What causes this unintuitive behavior and how can it be mitigated?
Issues with the grammar being that: you are encapsulating OneOrMore in delimited_list and you only want the outer one, and you aren't telling the parser how your data needs to be structured to give the names meaning.
You also don't need the whitespace suppression as it is automatic.
Adding parse_all to the parse_string function will help to see where not everything is being consumed.
name_values_grammar = pp.delimited_list(
pp.Group(
pp.oneOf(keywords,as_keyword=True).setResultsName("key",list_all_matches=True)
+ pp.Suppress(pp.Literal(':'))
+ pp.delimited_list(
pp.Word(pp.printables, exclude_chars=':,').setResultsName('value', list_all_matches=True)
, delim=',')
)
, delim='•'
).setResultsName('tag', list_all_matches=True)
Should i use parse actions? As you can see, you don't technically need to, but you've ended up with a data structure that might be less efficient for what you want. If the grammar gets more complicated, I think using some parse actions would make sense. Take a look below for some examples to map the key names (only if they are found), and cleaning up list parsing for a more complicated grammar.
How is the naming of part results done?
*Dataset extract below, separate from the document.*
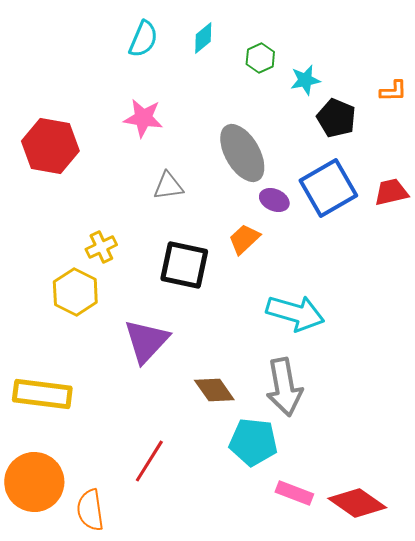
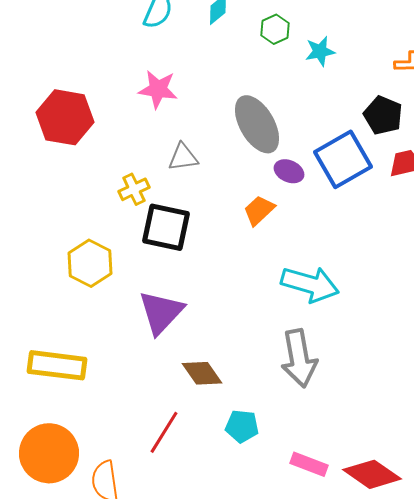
black pentagon: (336, 118) -> (383, 115), moved
yellow cross: (101, 247) -> (134, 189), moved
black square: (184, 265) -> (166, 227), moved
brown diamond: (214, 390) -> (202, 373), moved
cyan pentagon: (253, 442) -> (242, 426), moved, size x0.7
By default in a ParseResults object, the last part that is labelled with a name will be returned when you ask for that name. Asking for all matches to be returned using list_all_matches will only work usefully for some simple structures, but it does work. See below for examples.
How is the navigation of the resulting tree done? By default, everything gets flattened. You can use pyparsing.Group to tell the parser not to flatten its contents into the parent list (and therefore retain useful structure and part names).
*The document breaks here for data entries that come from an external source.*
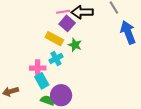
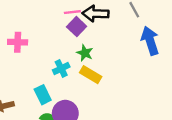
yellow rectangle: (54, 39) -> (91, 75), moved
pink cross: (38, 68) -> (18, 42), moved

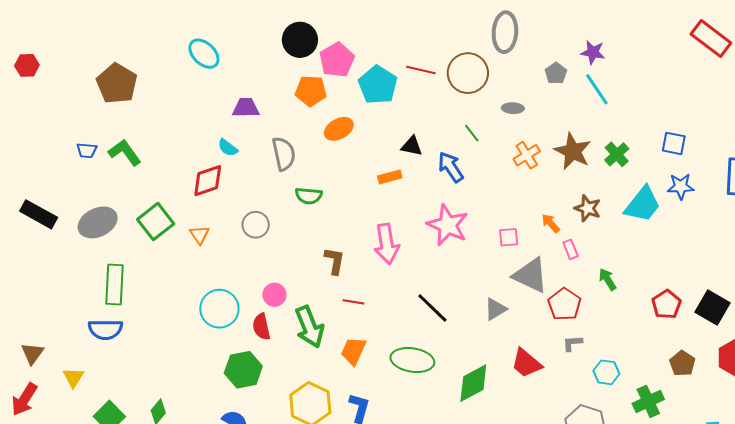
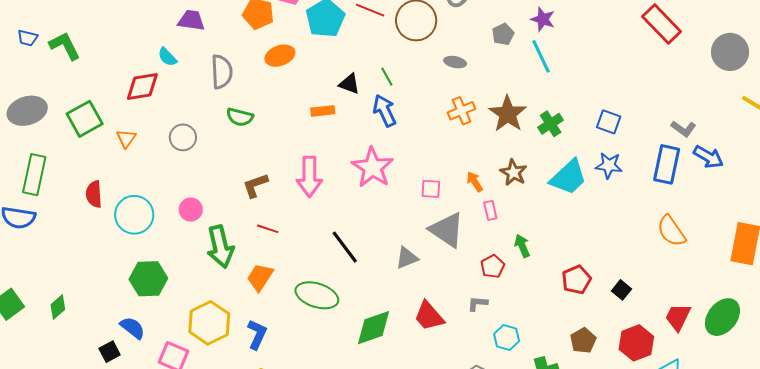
green line: (472, 133) -> (387, 77), moved
brown L-shape: (335, 261) -> (255, 185), turned -128
red pentagon: (564, 304) -> (493, 266), moved, size x0.7
black square: (712, 308) -> (621, 290), size x0.6
red semicircle: (261, 327) -> (94, 194), moved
How is it possible to get the list back from delimitedList? If you don't wrap the delimited_list result in another list then the flattening that is done will remove the structure. Parse actions or Group on the internal structure again to the rescue.
What does list_all_matches=True achieve - its behavior seems strange It is a function of the grammar structure that it seems strange. Consider the different outputs in:
import pyparsing as pp
print(
pp.delimited_list(
pp.Word(pp.printables, exclude_chars=',').setResultsName('word', list_all_matches=True)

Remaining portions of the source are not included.